The votes will come with time running out for Bernanke, whose first four-year term as Fed chief expires on Sunday. Fed Vice Chairman Donald Kohn was poised to take the reins of the central bank if needed.

While the decision to move to a vote suggests Bernanke now has enough support, he looks certain to draw a record number of no votes for a nominee tapped to head the central bank.

A Reuters poll found 47 senators ready to back Bernanke, with 19 standing in opposition. Thirty-four senators were undecided.


Bernanke’s confirmation had seemed assured until the Massachusetts election reshaped the political calculus.

Public ire at the financial bailouts the Fed helped lead even as the unemployment rate was climbing into in double digits has made a potent political brew for senators facing re-election in November and undercut Bernanke’s support.

When the Senate takes up the nomination, there will be an hour of debate before the procedural vote. Clearing that hurdle would pave the way for up to 30 hours of further debate before a final vote.

Bernanke actively sought to salvage his nomination in meetings with senators, but on Tuesday he turned from politics to policy, opening a long-planned two-day meeting of Fed officials to plot interest-rate strategy.

While Bernanke, who was first named to the Fed chairmanship by President George W. Bush, has been credited with capably steering the economy through the worst financial storm in decades, he is under fire for the Fed’s hands-off regulatory and easy money policies that preceded the meltdown.

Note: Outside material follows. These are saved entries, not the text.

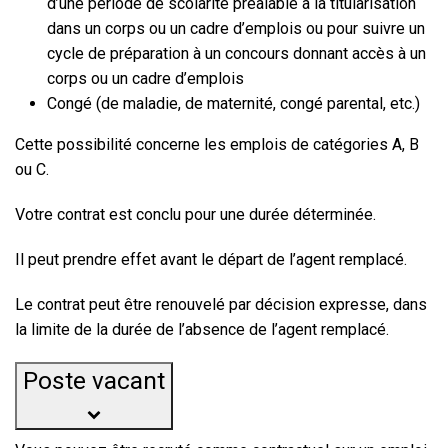
d’une période de scolarité préalable à la titularisation
dans un corps ou un cadre d’emplois ou pour suivre un
cycle de préparation à un concours donnant accès à un
corps ou un cadre d’emplois
Congé (de maladie, de maternité, congé parental, etc.)
Cette possibilité concerne les emplois de catégories A, B
ou C.
Votre contrat est conclu pour une durée déterminée.
Il peut prendre effet avant le départ de l’agent remplacé.
Le contrat peut être renouvelé par décision expresse, dans
la limite de la durée de l’absence de l’agent remplacé.
Poste vacant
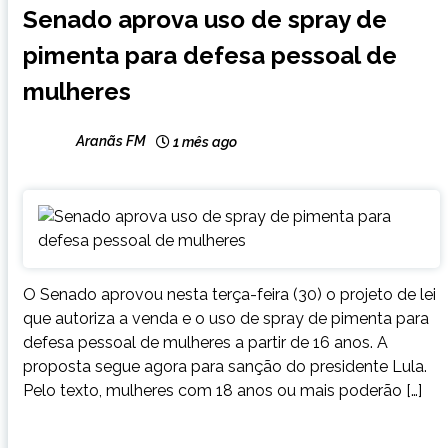
Senado aprova uso de spray de
NOTÍCIAS
pimenta para defesa pessoal de
mulheres
Aranãs FM
1 mês ago
O Senado aprovou nesta terça-feira (30) o projeto de lei
que autoriza a venda e o uso de spray de pimenta para
defesa pessoal de mulheres a partir de 16 anos. A
proposta segue agora para sanção do presidente Lula.
Pelo texto, mulheres com 18 anos ou mais poderão […]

“Politicians are casting around for a boogeyman that they can point a finger at,” said Stephen Stanley, chief economist at RBS Securities in Stamford, Connecticut.

“The timing of Bernanke’s reappointment vote could not have come at a worse time.”

A senior Fed official warned that Bernanke’s rocky path to confirmation suggests a worrisome attempt to exert political influence over the decisions of the central bank.

“The impulse to use Mr. Bernanke as a political punching bag raises the specter that, instead of doing the right thing, Congress may seek to pressure the Fed to print its way out of this crisis,” Dallas Federal Reserve Bank President Richard Fisher wrote in the Wall Street Journal.

Fisher said if the Fed were to succumb to pressure to print more money than economically wise, inflation would ensue.

Bernanke became a Fed board member in 2002 and later served as a White House economic adviser before Bush tapped him to head the central bank as chairman. President Obama selected him for a second term in August, praising him for his efforts to buffer the economy from the financial crisis.